The Many Lives of Catwoman: The Felonious History of a Feline Fatale

The Many Lives of Catwoman: The Felonious History of a Feline Fatale

The Many Lives of Catwoman: The Felonious History of a Feline Fatale is a comprehensive, readable history of this unique character. From the first chapter, where author Tim Hanley disassembles the myth of Bob Kane’s creation of the character (she was actually developed by Bill Finger, like much of Batman’s early mythology), it’s clear that he won’t be pulling his punches. (He previously wrote Wonder Woman Unbound: The Curious History of the World’s Most Famous Heroine and Investigating Lois Lane: The Turbulent History of the Daily Planet’s Ace Reporter.)
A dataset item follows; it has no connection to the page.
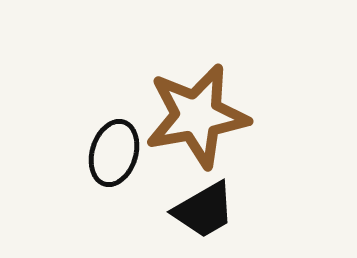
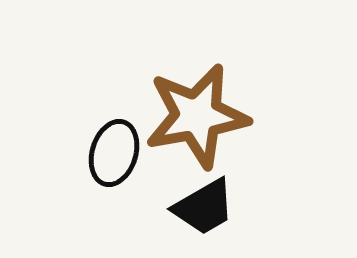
black trapezoid: moved 3 px up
Hanley’s theory is that Catwoman has a unique status in comics. She regularly outsmarted Batman. Because she’s often a villain, she’s an outsider, which allows her to escape the stereotypes placed on so many other female characters in the superhero genre. That also allowed her to be more independent. (And often sexualized, which is the negative flip side of being written and drawn by men.) Her history is so long-running that she’s had a particularly varied past, which keeps her interesting. He calls her adventures “a varied journey of empowerment and exploitation.”
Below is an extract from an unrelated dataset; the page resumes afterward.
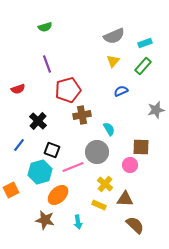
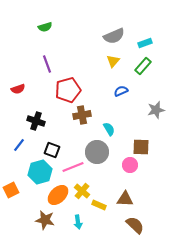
black cross: moved 2 px left; rotated 24 degrees counterclockwise
yellow cross: moved 23 px left, 7 px down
We begin, of course, with her origin, with a necessary digression into Batman’s beginning. Hanley makes a good case for Catwoman’s differences from the start, from her prominence as a lead when other female characters were rarely even given names, speaking roles, or believable motivations to Batman’s clear infatuation with her. Unlike other femme fatales, the serial nature of comics meant that she wasn’t published by death or imprisonment (an observation I found particularly striking).

The Many Lives of Catwoman: The Felonious History of a Feline Fatale

Post-war, with a pressure to reassert traditional gender roles, the Catwoman/ Batman relationship flipped to make her the romantic seeking attention from her crush. At the same time, she got a Kitty Car, an elaborate hideout, more props, and henchmen, as comics because more exaggerated (and sometimes ridiculous). Then, during the Wertham scare era, she disappeared for over a decade, until the TV show resurrected her.
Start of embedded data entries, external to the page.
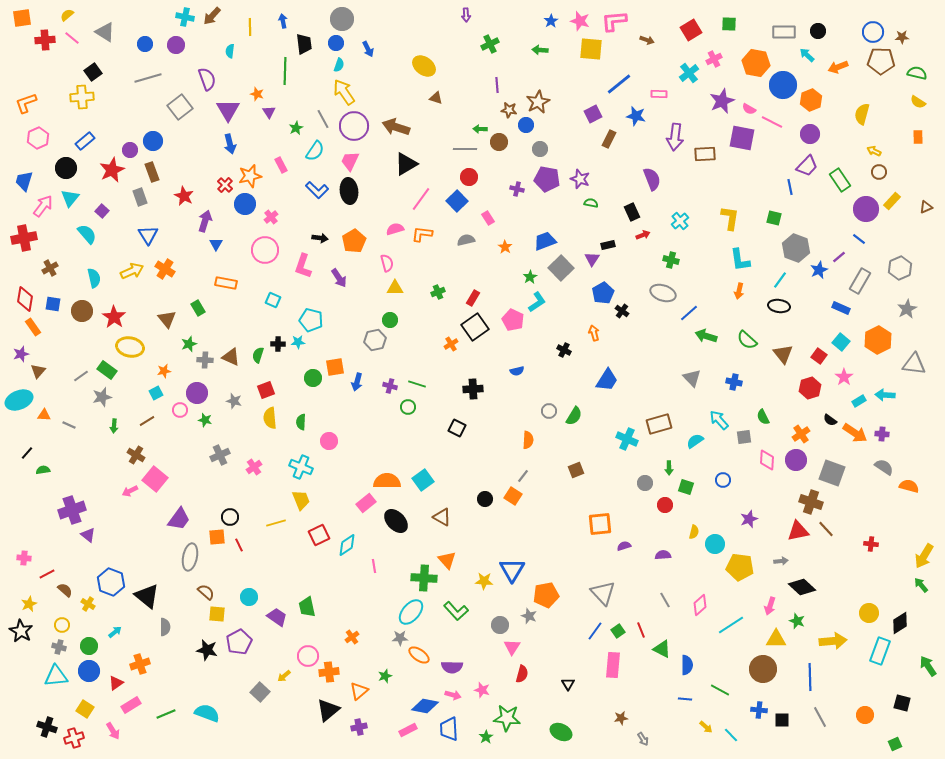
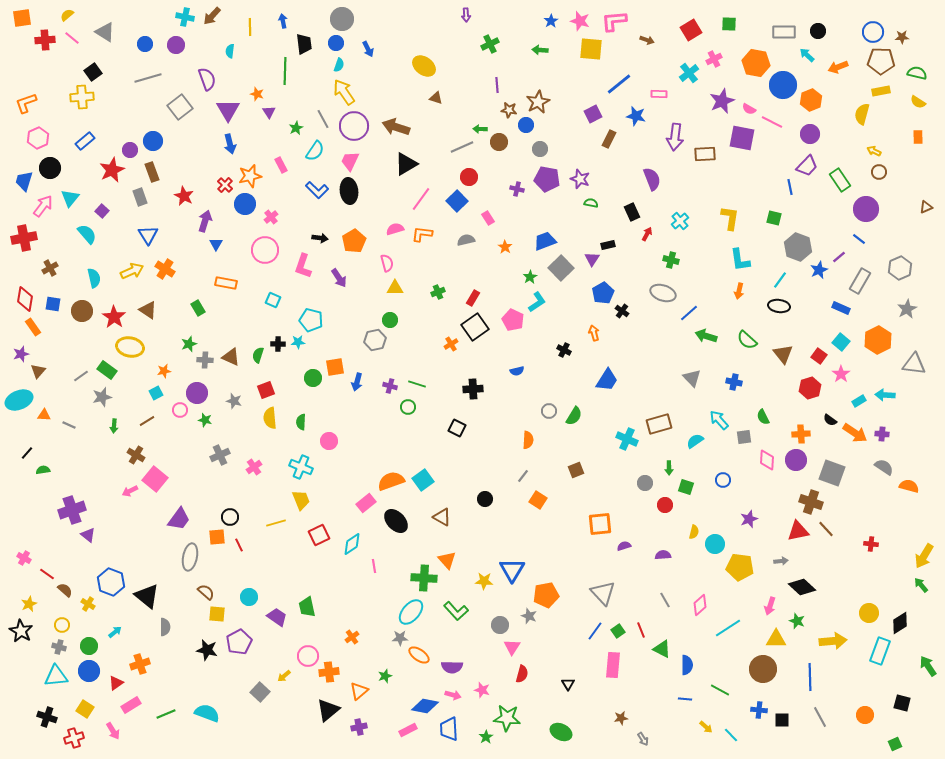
gray line at (465, 149): moved 3 px left, 2 px up; rotated 25 degrees counterclockwise
black circle at (66, 168): moved 16 px left
yellow rectangle at (892, 201): moved 11 px left, 110 px up; rotated 36 degrees clockwise
red arrow at (643, 235): moved 4 px right, 1 px up; rotated 40 degrees counterclockwise
gray hexagon at (796, 248): moved 2 px right, 1 px up
brown triangle at (167, 319): moved 19 px left, 9 px up; rotated 18 degrees counterclockwise
pink star at (844, 377): moved 3 px left, 3 px up
orange cross at (801, 434): rotated 30 degrees clockwise
orange semicircle at (387, 481): moved 4 px right; rotated 20 degrees counterclockwise
orange square at (513, 496): moved 25 px right, 4 px down
cyan diamond at (347, 545): moved 5 px right, 1 px up
pink cross at (24, 558): rotated 24 degrees clockwise
red line at (47, 574): rotated 63 degrees clockwise
cyan line at (731, 625): moved 3 px left, 3 px down
black cross at (47, 727): moved 10 px up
Hanley thoroughly covers the various actresses and their portrayals over the seasons of the show and the spinoff movie, including how the attraction angle disappeared once Eartha Kitt was cast in the third TV season because of cultural concerns over interracial romance. The book continues with the checkered history of the character in the comics, from girlfriend for Bruce Wayne to the Huntress’ dead mother and Frank Miller’s post-Crisis sordid reinvention of her as an ex-hooker (in keeping with his sexist history of abuse towards women characters).

Additional chapters focus on the Burton Batman movies, a history of the character in animated series, the launch of her solo comic book, the morbid darkness of Ed Brubaker’s reinvention run, Catwoman’s time as a parent, the disastrous Catwoman movie, and the various media she’s appeared in since. By the end, I just wanted to go back to the beginning again, with more positive, entertaining stories than the morass the character has been left in. Hanley’s history made me miss the kind of Catwoman we could have, but his emphasis on the ways the character has been reinvented across her history gave me hope for another one to come sometime in the future.

Because this is an independently written history, images are replaced with story descriptions and dialogue excerpts. That’s an understandable but unfortunate liability in any such comic history. An interested reader will likely want to accompany this with Catwoman: A Celebration of 75 Years or Catwoman: Nine Lives of a Feline Fatale to see a few of the actual comics discussed. (The publisher provided a digital review copy.)